The American gun debate has been a dialogue of the deaf for decades and no end is in sight. That is for the simple reason that the two sides each reflect incompatible and irreconcilable views on the matter. To simplify a bit, when one side feels that society would be safer with more guns and the other side feels society would be safer with fewer or no guns, there is not much middle ground that can bridge the differences. One side blames the gun for the crime (as if guns fire themselves) and the other side blames the perpetrator for the crime (as if he could kill people if he didn’t have a gun). And so horrendous tragedies such as last week’s  school massacre in Florida will continue to occur, rachmana litzlan.
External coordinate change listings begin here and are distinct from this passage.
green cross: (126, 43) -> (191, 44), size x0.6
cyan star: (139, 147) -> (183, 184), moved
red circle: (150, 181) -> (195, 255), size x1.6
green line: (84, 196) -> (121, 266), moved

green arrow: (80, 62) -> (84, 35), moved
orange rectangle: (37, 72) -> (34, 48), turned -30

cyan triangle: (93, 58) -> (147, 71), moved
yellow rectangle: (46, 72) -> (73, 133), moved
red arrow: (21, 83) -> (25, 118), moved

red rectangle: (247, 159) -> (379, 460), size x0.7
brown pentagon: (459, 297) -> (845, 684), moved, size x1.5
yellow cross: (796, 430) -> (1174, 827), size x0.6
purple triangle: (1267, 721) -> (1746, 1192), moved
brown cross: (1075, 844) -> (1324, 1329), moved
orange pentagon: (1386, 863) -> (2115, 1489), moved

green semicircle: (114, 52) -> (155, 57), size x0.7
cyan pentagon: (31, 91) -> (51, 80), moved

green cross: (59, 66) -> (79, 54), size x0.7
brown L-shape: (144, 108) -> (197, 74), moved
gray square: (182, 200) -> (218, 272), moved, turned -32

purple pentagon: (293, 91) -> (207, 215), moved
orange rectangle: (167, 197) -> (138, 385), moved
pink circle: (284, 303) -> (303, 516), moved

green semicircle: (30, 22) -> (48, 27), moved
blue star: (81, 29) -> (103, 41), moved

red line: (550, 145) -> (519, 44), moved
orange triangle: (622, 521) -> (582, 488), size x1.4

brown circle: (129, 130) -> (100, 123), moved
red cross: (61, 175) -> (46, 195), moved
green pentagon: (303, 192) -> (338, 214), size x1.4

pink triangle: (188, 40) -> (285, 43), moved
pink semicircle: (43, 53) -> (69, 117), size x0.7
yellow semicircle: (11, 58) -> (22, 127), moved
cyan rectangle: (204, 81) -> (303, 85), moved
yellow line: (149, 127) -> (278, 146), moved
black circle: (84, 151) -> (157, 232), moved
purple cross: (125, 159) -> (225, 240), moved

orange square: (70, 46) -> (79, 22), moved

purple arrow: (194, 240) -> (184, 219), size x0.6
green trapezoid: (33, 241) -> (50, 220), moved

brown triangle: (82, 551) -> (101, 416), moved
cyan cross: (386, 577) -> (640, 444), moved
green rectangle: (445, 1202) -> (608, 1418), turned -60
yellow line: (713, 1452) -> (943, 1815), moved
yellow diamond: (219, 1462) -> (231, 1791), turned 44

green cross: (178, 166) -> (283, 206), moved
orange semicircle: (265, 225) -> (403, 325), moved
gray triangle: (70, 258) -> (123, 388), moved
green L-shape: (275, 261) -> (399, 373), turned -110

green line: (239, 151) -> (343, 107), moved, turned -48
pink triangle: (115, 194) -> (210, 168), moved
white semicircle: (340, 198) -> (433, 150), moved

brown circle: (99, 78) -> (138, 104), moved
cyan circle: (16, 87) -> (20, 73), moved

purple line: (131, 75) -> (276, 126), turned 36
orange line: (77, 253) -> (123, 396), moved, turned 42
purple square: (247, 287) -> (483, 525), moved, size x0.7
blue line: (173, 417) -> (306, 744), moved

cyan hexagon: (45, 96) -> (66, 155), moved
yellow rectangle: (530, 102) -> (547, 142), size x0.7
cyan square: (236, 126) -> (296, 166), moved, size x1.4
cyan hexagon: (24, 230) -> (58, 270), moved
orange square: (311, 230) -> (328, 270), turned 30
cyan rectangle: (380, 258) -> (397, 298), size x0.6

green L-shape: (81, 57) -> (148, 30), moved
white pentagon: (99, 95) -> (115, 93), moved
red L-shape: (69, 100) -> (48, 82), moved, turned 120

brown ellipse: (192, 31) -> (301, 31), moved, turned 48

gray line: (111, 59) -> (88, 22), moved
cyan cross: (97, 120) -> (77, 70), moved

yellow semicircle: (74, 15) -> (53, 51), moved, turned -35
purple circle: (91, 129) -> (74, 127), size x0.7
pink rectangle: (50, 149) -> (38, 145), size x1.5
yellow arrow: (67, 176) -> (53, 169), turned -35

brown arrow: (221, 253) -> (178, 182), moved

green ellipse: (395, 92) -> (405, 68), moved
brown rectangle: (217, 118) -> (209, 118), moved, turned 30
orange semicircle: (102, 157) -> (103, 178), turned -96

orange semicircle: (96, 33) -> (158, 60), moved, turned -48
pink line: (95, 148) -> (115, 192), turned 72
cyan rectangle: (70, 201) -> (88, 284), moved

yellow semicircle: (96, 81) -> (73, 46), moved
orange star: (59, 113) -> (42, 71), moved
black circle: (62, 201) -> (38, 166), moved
Each side retreats to its arguments whenever a horrendous school shooting occurs. One side blames the easy access to guns as so obvious that it brooks no discussion. The other side blames the failure to diagnose and treat mental illness or at least intervene and curb the anger and delusions of the disaffected. There are so many layers to the problem that it becomes difficult even to discuss them or analyze them dispassionately. No one is in favor of providing weapons to the mentally ill; by the same token, we pride ourselves in not stigmatizing mental illness, so how can their rights be restricted? And by whom shall they be restricted? Add to this the collapse of the American family since the moral breakdown of the 1960’s – the plethora of fatherless children, the aimlessness of many youth, the broken homes and the lack of any moral guidance from authority figures (schools, churches, etc.) and one big problem looms. Add to this a culture that glorifes violence spawned by movies , television and video games that make killing look like fun and conscience-free. And add to that the modern drug of “fame” – the yearning to be noticed, to matter, to be significant in the eyes of society – as if that has any enduring value. There are too many losers who act in anti-social ways to get attention; a small percentage of them will turn violent.

It has reached a point where the arguments no longer address the issue at hand and the proposals made by the politicians satisfy a core constituency but would not solve the problem at all. Trying to prevent a school shooting by tightening the terrorist watch list is a non sequitur. Blaming the NRA and their campaign contributions for the presence of gun violence ignores the reality of the Second Amendment and presupposes that politicians would be amenable to restricting gun ownership if only they had the will. But such is false; most politicians – and most Americans – support gun ownership because they believe in the right of self-defense, itself a cardinal Torah principle: “He who comes to slay you, rise up and slay him first” (Masechet Yoma 85b). There is no virtue to allowing yourself to be killed by a criminal.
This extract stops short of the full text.